Les mesures de biochimie clinique dans le sang et les évaluations histopathologiques ont montré que le MON 52276, mais pas le glyphosate, était associé à une augmentation statistiquement significative de la stéatose et de la nécrose hépatiques. Des lésions similaires étaient également présentes dans le foie des groupes traités au glyphosate mais pas dans le groupe témoin.
La métabolomique du caecum a révélé que le glyphosate inhibe l'enzyme 5-énolpyruvylshikimate-3-phosphate (EPSP) synthase dans la voie du shikimate, comme en témoigne une accumulation d'acide shikimique et d'acide 3-déshydroshikimique.
Les niveaux de dipeptides du microbiote caecal impliqués dans la régulation de l'équilibre redox (gamma-glutamylglutamine, cystéinylglycine, valylglycine) voyaient leurs niveaux significativement augmentés.

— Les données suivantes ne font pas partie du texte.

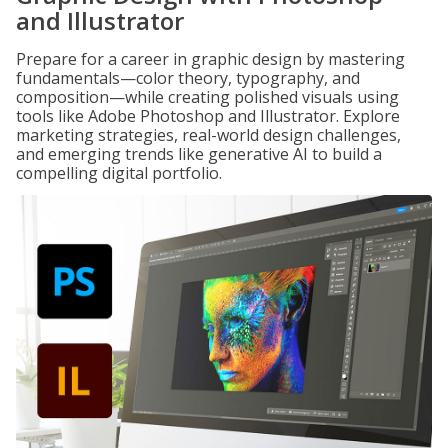
and Illustrator
Prepare for a career in graphic design by mastering
fundamentals—color theory, typography, and
composition—while creating polished visuals using
tools like Adobe Photoshop and Illustrator. Explore
marketing strategies, real-world design challenges,
and emerging trends like generative AI to build a
compelling digital portfolio.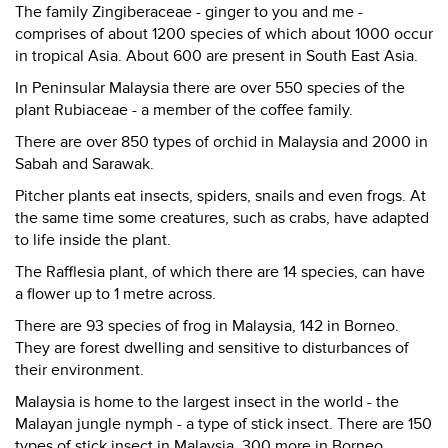
The family Zingiberaceae - ginger to you and me -
comprises of about 1200 species of which about 1000 occur
in tropical Asia. About 600 are present in South East Asia.
In Peninsular Malaysia there are over 550 species of the
plant Rubiaceae - a member of the coffee family.
There are over 850 types of orchid in Malaysia and 2000 in
Sabah and Sarawak.
Pitcher plants eat insects, spiders, snails and even frogs. At
the same time some creatures, such as crabs, have adapted
to life inside the plant.
The Rafflesia plant, of which there are 14 species, can have
a flower up to 1 metre across.
There are 93 species of frog in Malaysia, 142 in Borneo.
They are forest dwelling and sensitive to disturbances of
their environment.
Malaysia is home to the largest insect in the world - the
Malayan jungle nymph - a type of stick insect. There are 150
types of stick insect in Malaysia, 300 more in Borneo.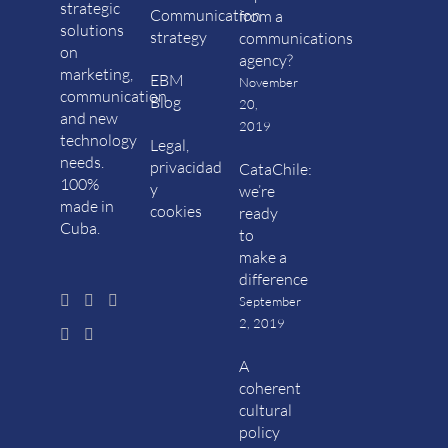
strategic
Communication
from a
solutions
strategy
communications
on
agency?
marketing,
EBM
November
communication
Blog
20,
and new
2019
technology
Legal,
needs.
privacidad
CataChile:
100%
y
we’re
made in
cookies
ready
Cuba.
to
make a
difference
September
2, 2019
A
coherent
cultural
policy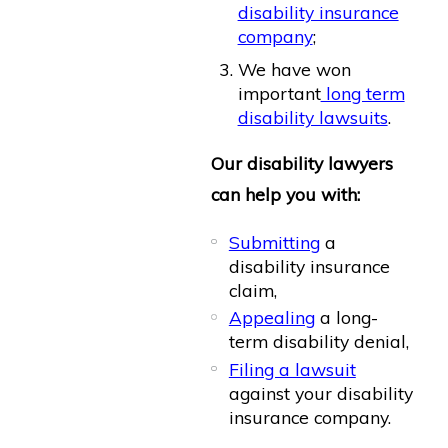
disability insurance
company
;
We have won
important
long term
disability lawsuits
.
Our disability lawyers
can help you with:
Submitting
a
disability insurance
claim,
Appealing
a long-
term disability denial,
Filing a lawsuit
against your disability
insurance company.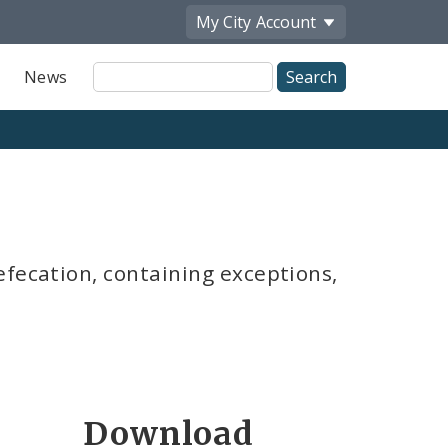
My City
Account
Site
News
Search
efecation, containing exceptions,
Download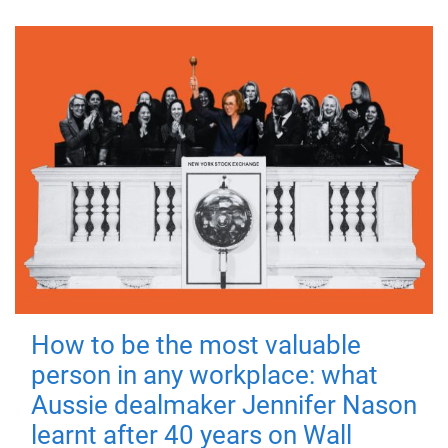
How to be the most valuable
person in any workplace: what
Aussie dealmaker Jennifer Nason
learnt after 40 years on Wall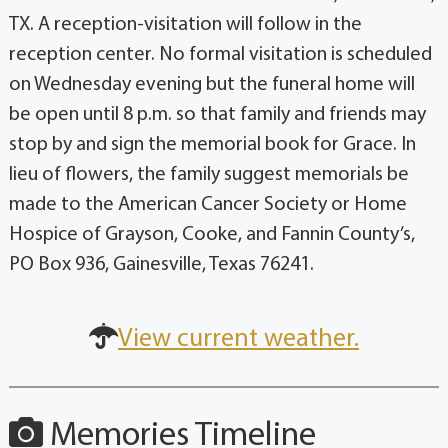
TX. A reception-visitation will follow in the
reception center. No formal visitation is scheduled
on Wednesday evening but the funeral home will
be open until 8 p.m. so that family and friends may
stop by and sign the memorial book for Grace. In
lieu of flowers, the family suggest memorials be
made to the American Cancer Society or Home
Hospice of Grayson, Cooke, and Fannin County’s,
PO Box 936, Gainesville, Texas 76241.
View current weather.
Memories Timeline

La métagénomique tronquée a montré que le glyphosate affectait la structure de la communauté microbienne du caecum et augmentait les niveaux d'Eggerthella spp. et Homeothermacea spp. Le MON 52276, mais pas le glyphosate, a augmenté l'abondance relative de Shinella zoogleoides. Les Shinella spp. étant connus pour dégrader les alcaloïdes, l'augmentation de leur abondance peut expliquer la diminution des niveaux de solanidine mesurés avec le MON 52776 mais pas le glyphosate.
D'autres formulations de glyphosate peuvent avoir des effets différents, car le Roundup GT Plus a inhibé la croissance bactérienne in vitro à des concentrations auxquelles le MON 52276 n'a présenté aucun effet visible.

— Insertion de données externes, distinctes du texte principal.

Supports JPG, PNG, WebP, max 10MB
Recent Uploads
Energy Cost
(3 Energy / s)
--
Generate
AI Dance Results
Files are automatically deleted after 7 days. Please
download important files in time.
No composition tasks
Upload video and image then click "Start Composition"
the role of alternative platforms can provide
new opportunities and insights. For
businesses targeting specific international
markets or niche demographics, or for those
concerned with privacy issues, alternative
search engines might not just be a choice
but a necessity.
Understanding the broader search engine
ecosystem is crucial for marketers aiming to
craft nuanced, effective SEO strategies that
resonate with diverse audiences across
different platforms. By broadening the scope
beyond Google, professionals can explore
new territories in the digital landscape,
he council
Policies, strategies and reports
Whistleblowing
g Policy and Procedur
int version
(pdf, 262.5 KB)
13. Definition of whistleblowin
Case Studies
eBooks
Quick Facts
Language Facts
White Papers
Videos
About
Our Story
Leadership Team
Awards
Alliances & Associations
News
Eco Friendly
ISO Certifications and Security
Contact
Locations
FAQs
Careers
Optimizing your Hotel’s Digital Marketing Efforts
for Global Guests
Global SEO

Notre étude met en évidence la puissance d'une approche multi-omique pour étudier les effets des pesticides sur le microbiote intestinal. Cela a révélé le premier biomarqueur des effets du glyphosate sur le microbiote intestinal du rat. Bien que davantage d'études soient nécessaires pour déterminer s'il existe des implications pour la santé résultant de l'inhibition par le glyphosate de la voie du shikimate dans le microbiote intestinal, nos résultats peuvent être utilisés dans des études épidémiologiques environnementales pour comprendre si le glyphosate peut avoir des effets biologiques sur les populations humaines.
Nous n'entrerons pas dans une étude détaillée de ce travail, effectué sur des groupes de 12 rattes.

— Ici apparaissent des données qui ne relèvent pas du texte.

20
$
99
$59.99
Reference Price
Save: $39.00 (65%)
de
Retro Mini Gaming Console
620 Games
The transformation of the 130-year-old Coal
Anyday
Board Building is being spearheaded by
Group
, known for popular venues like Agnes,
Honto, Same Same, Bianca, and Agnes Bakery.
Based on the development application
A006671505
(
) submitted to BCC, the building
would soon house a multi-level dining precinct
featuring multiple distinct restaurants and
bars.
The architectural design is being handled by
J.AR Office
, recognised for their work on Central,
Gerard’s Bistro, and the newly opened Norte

Le résumé est un assemblage astucieux de résultats, de fanfaronnades et d'hypothèses, avec ce qu'il faut d'anxiogénèse (« pourrait potentiellement entraîner des résultats négatifs pour la santé »... une ceinture doublée de bretelles de précaution, on adore).
Les auteurs se font modestes et précautionneux en conclusion, et c'est tant mieux. Reste à savoir comment l'étude sera exploitées dans les sphères médiatiques et activistes. Si les prêcheurs d'apocalypse s'en tiennent au titre, ce sera bien mal barré...
S'agissant du fond, il suffit de relever que les rattes ont reçu 0 (témoins), 0,5, 50 ou 175 mg de glyphosate – soit pur, soit formulé – par kilogramme de poids corporel et par jour.
La dose de 0,5 mg/kg p.c./jour correspond à la dose journalière admissible dans l'Union Européenne.
Pour une petite personne de 60 kg, cela représente 30 milligrammes. Si l'on prend les chiffres tonitrués par les « pisseurs de glyphosate », certes très contestables – de l'ordre de 1 microgramme par litre d'urine – et en comptant large (deux litres d'urine par jour avec la même concentration que le pipi matinal, 20 % de la dose absorbée excrétés par les urines), ces 30 milligrammes représentent une dose 3.000 fois plus élevée que la dose absorbée dans la vie courante (toujours sous réserve des réserves que l'on peut formuler sur les chiffres des activistes).
La dose maximale de 175 mg/kg p.c. représente une dose de 10,5 grammes par jour pour cette personne... plus d'un litre de Roundup prêt à l'emploi…
Ajoutons que l'étude a été financée par the Sustainable Food Alliance (USA) et en partie par le Sheepdrove Trust (UK). Ce n'est pas anodin.